Transcribed page contents

• • • • •

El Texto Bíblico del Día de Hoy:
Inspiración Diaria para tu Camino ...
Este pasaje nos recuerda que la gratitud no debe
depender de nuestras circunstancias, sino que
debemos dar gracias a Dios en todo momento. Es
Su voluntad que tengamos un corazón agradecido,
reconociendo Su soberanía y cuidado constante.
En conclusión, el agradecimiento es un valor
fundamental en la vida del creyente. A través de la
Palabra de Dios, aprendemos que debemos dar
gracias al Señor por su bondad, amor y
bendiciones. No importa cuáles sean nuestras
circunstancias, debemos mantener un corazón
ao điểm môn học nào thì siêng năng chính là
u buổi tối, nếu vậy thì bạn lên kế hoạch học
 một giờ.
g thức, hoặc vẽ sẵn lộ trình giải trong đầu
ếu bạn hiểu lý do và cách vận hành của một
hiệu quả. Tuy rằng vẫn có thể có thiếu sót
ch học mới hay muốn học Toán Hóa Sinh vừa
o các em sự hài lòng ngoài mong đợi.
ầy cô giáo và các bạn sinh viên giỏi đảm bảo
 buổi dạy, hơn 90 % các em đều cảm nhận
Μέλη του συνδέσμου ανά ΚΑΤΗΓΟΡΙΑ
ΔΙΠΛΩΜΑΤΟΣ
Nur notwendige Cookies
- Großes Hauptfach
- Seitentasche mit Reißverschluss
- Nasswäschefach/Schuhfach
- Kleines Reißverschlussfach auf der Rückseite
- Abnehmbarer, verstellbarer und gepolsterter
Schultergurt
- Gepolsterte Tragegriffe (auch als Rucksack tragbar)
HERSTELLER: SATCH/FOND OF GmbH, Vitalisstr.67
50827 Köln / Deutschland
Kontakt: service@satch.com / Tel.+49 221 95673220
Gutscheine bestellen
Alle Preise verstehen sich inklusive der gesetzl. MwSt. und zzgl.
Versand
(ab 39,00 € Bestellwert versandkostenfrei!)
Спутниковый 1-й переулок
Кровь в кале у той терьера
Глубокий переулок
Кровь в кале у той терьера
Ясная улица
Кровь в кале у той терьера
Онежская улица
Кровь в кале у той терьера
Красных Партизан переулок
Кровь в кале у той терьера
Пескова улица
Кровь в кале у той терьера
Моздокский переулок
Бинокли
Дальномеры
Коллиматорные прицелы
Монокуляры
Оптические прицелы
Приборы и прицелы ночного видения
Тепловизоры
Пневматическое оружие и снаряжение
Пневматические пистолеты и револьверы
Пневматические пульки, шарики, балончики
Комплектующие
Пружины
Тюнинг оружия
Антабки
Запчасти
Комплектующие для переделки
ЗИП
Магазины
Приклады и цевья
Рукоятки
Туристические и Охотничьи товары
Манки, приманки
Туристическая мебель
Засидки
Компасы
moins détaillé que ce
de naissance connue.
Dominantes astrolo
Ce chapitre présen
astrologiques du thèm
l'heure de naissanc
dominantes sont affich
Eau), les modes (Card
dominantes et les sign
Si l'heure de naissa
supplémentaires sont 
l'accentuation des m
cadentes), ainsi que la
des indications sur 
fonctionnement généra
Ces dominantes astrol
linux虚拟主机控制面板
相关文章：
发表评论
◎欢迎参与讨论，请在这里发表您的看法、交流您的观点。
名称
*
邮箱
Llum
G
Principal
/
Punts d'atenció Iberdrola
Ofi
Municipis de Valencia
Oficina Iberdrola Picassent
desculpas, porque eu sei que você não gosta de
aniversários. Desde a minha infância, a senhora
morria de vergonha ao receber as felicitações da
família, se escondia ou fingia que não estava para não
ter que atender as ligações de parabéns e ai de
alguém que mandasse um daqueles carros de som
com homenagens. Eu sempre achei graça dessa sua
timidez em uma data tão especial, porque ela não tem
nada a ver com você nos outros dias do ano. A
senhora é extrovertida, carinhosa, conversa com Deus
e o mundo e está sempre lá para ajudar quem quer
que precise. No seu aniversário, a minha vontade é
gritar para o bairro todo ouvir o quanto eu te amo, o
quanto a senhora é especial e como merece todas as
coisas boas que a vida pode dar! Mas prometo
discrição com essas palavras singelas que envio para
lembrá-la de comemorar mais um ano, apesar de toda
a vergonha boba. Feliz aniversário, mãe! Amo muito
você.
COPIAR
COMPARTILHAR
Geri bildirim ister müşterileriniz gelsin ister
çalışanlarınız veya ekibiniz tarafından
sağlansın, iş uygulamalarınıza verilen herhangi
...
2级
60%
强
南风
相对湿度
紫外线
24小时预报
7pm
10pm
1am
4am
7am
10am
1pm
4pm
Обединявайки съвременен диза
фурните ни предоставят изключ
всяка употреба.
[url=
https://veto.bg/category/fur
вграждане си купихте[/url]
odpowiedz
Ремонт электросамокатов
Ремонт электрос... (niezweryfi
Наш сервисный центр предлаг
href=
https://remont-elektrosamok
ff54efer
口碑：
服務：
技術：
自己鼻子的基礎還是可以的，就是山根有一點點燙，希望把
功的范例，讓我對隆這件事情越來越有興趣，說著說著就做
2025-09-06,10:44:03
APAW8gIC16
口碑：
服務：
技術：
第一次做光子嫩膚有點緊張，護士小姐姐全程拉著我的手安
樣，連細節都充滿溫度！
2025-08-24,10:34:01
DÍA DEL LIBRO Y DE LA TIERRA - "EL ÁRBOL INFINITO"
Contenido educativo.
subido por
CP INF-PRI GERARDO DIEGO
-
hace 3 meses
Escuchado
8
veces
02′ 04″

• • • • •

◆ Exercise ◆
List, from the entries above, every line in which the word "Ремонт" shows up.

◆ Output ◆
Ремонт электросамокатов
Ремонт электрос... (niezweryfi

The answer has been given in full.